Companies that are acquired or merge with larger companies are attractive prospects for investors. That’s because when an acquisition is announced, the price paid for the takeover target is often at a premium, typically 20-30% of the share price at the time the deal is announced.
Instantaneous one-day gains like that are hard to come by and very difficult to pass up.
One of the more famous acquisitions in recent memory, as far as the Canadian market is concerned, was Burger King’s acquisition of Tim Hortons in 2014 to form Restaurant Brands International Inc. (TSX:QSR)(NYSE:QSR).
The deal created the third-largest quick-service restaurant company in North America, and Tim Hortons shareholders saw the value of their investment in the coffee and donuts chain jump 30% on the news.
One of the appealing aspects of Tim Hortons, as far as Burger King was concerned, was the company’s ability to generate generous amounts of excess cash flow.
While many investors pay close attention to dividends, large businesses that are looking to acquire smaller businesses will tend to favour free cash flow metrics over the size the company’s dividends.
That’s because free cash flow will tell you how much the company could actually pay out to owners versus what the company is actually paying out.
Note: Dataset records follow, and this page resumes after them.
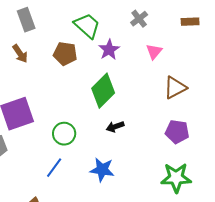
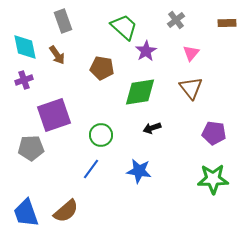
brown pentagon: (65, 54) -> (102, 68), moved
brown triangle: (175, 88) -> (191, 88), moved, turned -40
green diamond: (103, 91) -> (140, 92), turned 36

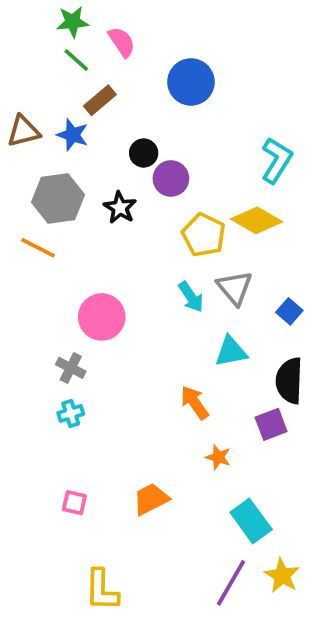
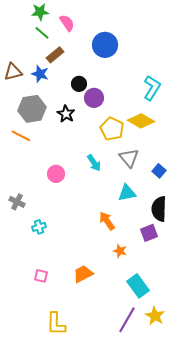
cyan arrow: (191, 297) -> (94, 163), moved
pink circle: (102, 317) -> (56, 174), size x0.7
gray cross: (71, 368) -> (17, 202), moved

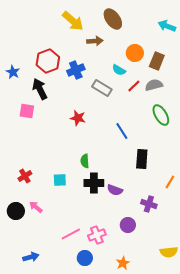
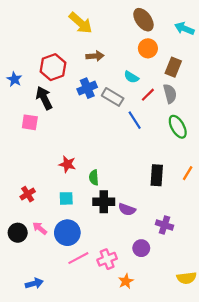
brown ellipse: (113, 19) -> (143, 20), moved
brown arrow: (95, 41) -> (95, 56), moved
orange circle: (135, 53) -> (148, 48), moved
blue cross: (76, 70) -> (87, 88), moved
gray semicircle: (154, 85) -> (170, 94), turned 90
red star: (78, 118) -> (67, 164), moved
blue line: (122, 131) -> (135, 120), moved
orange line: (170, 182) -> (188, 173), moved
blue circle: (85, 258) -> (67, 233), moved, size x1.5
orange star: (123, 263) -> (126, 281), moved

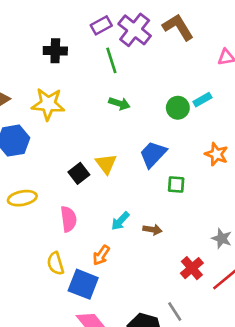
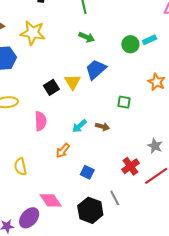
blue trapezoid: (153, 154) -> (96, 69), moved
brown arrow: (152, 230) -> (102, 127), moved
yellow semicircle: (55, 263) -> (20, 167), moved
blue square: (83, 284) -> (87, 172), moved, size x0.6

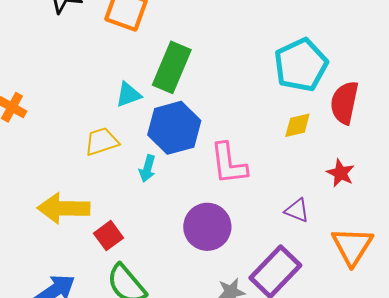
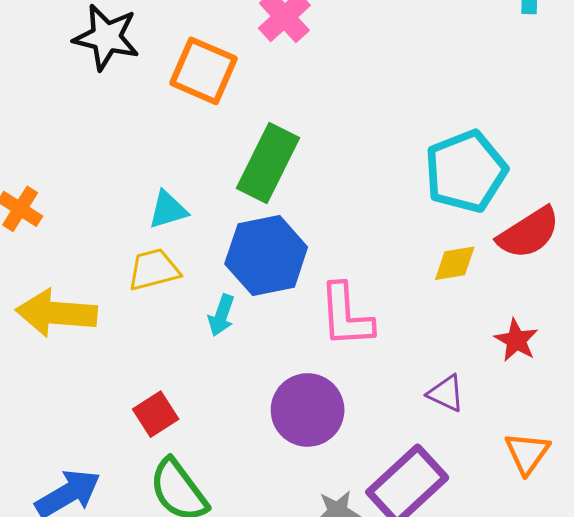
cyan triangle: (128, 95) -> (168, 210), moved
red semicircle: (344, 103) -> (529, 233), turned -138
yellow arrow: (64, 208) -> (56, 313), moved
orange triangle: (352, 246) -> (527, 453), size x0.7

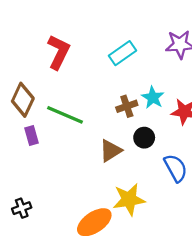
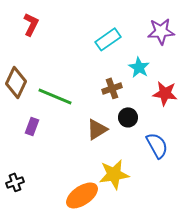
red L-shape: (59, 52) -> (31, 24), moved, size x0.7
cyan star: (153, 98) -> (139, 67), moved
purple rectangle: (31, 135) -> (32, 126), moved, turned 36

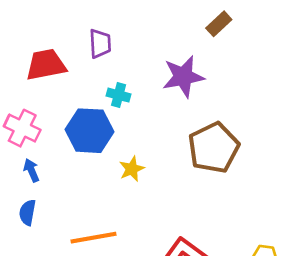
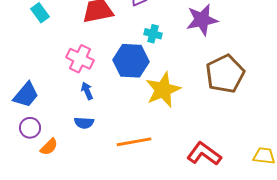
yellow star: (132, 169) -> (163, 90), size x1.8
blue semicircle: (27, 212) -> (84, 123), turned -96

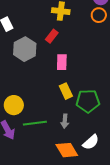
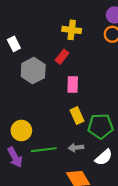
gray arrow: (65, 121) -> (76, 148), turned 80
white semicircle: (91, 142) -> (104, 157), moved

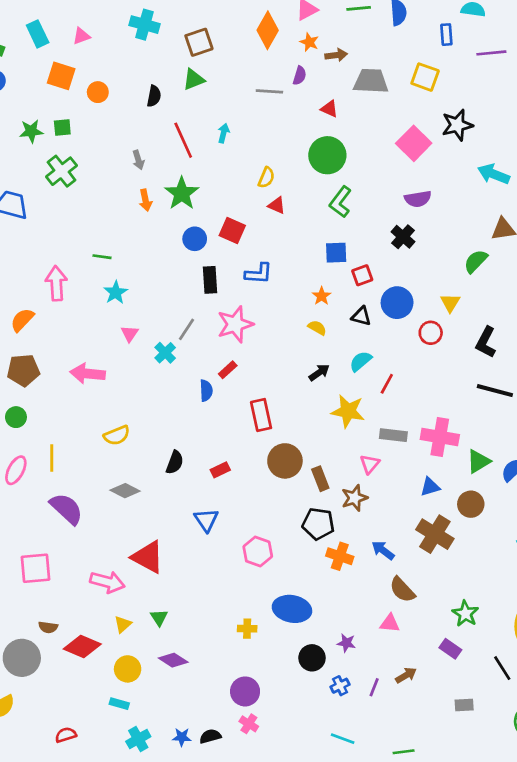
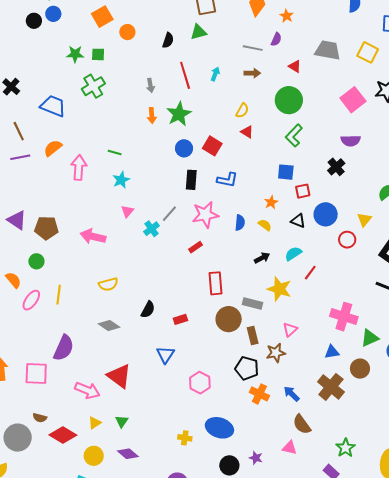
brown arrow: (336, 55) -> (252, 73), moved
orange square: (61, 76) -> (102, 17), turned 35
orange semicircle: (22, 320) -> (53, 148), moved
blue semicircle: (206, 391) -> (240, 223), moved
gray rectangle: (393, 435) -> (252, 303), moved
purple semicircle: (66, 509) -> (64, 348), moved, turned 64

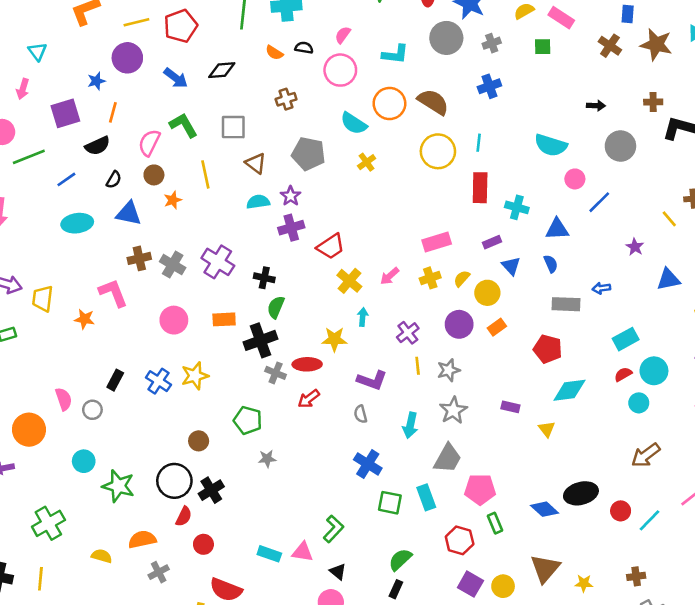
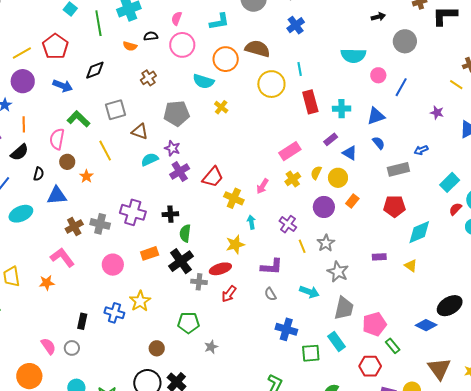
cyan arrow: (410, 425) -> (309, 292), turned -66

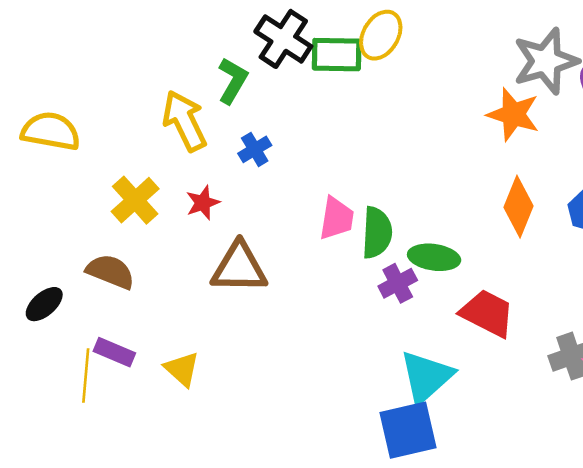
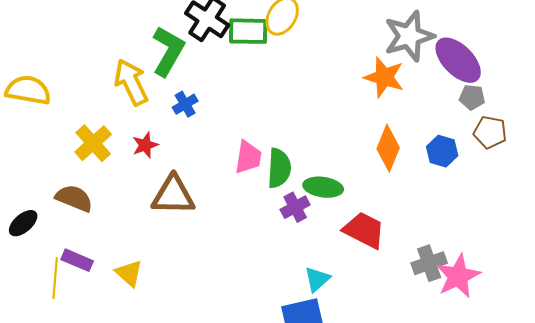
green L-shape: (233, 81) -> (168, 51), size x1.4
cyan triangle: (426, 377) -> (317, 279), size x0.6

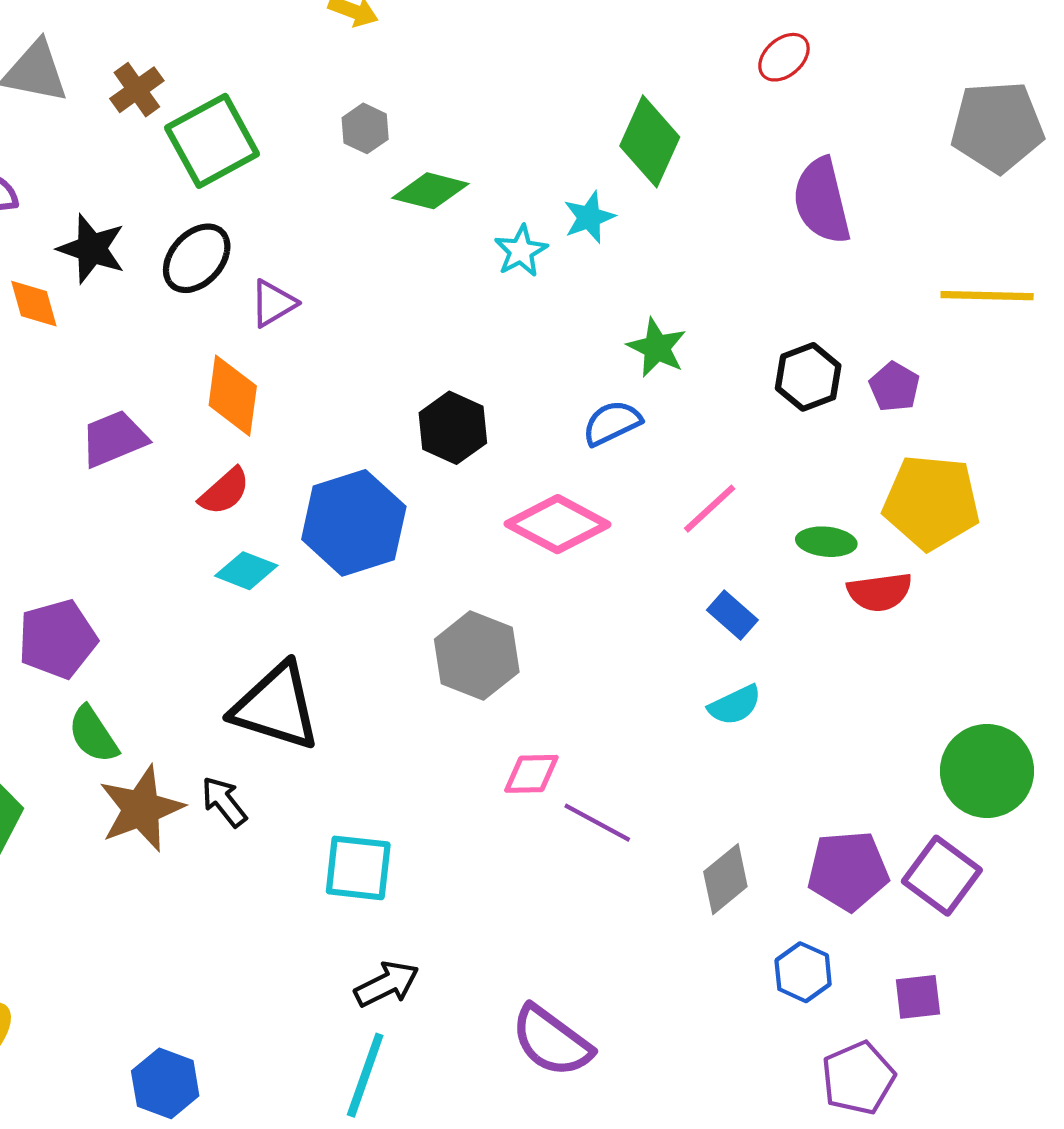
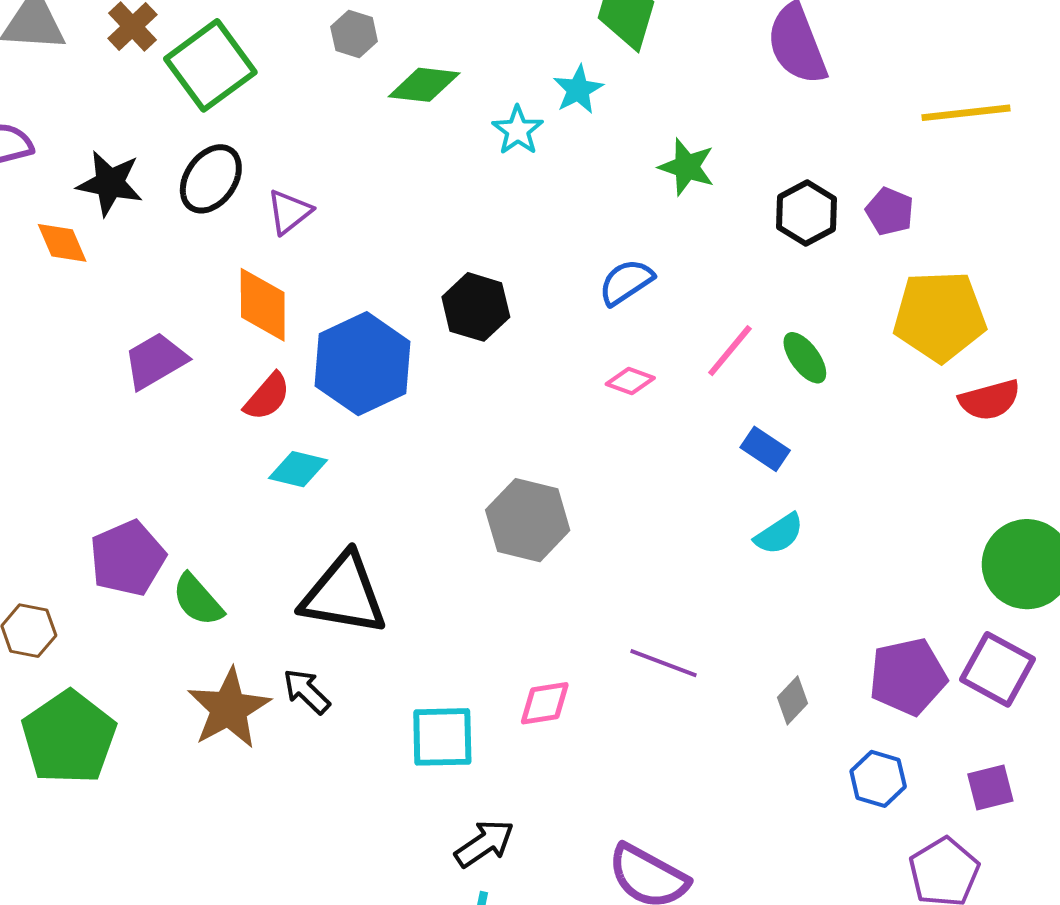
green star: (657, 348) -> (687, 167), moved
blue hexagon: (354, 523) -> (363, 364), moved
pink diamond: (557, 524) -> (630, 381), moved, size x0.5
green ellipse: (826, 542) -> (805, 358), moved, turned 56
red semicircle: (880, 592) -> (990, 400), moved
green semicircle: (93, 735) -> (198, 600), moved
pink diamond: (531, 774) -> (545, 703), moved
gray diamond: (725, 879) -> (792, 700), size x0.7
The new owners, if they wanted to, could raise the company’s dividend following the acquisition, could redirect that cash flow to reinvest that money in growth initiatives, or even use that cash flow to acquire additional companies.
A recent example of the dynamic between free cash flow versus dividends playing out is with Calpine Corporation (NYSE:CPN), which was acquired earlier this year by a private equity firm Energy Capital Partners and a consortium of investors for $5.6 billion — a nearly 50% premium to the value of the company in May, when rumours started to circulate that Calpine’s business was looking to be sold.
While Calpine didn’t pay a dividend, which is unusual for a utility company, it was the free cash flow that private equity investors were after, knowing they could redirect that cash flow in whatever manner their hearts desired.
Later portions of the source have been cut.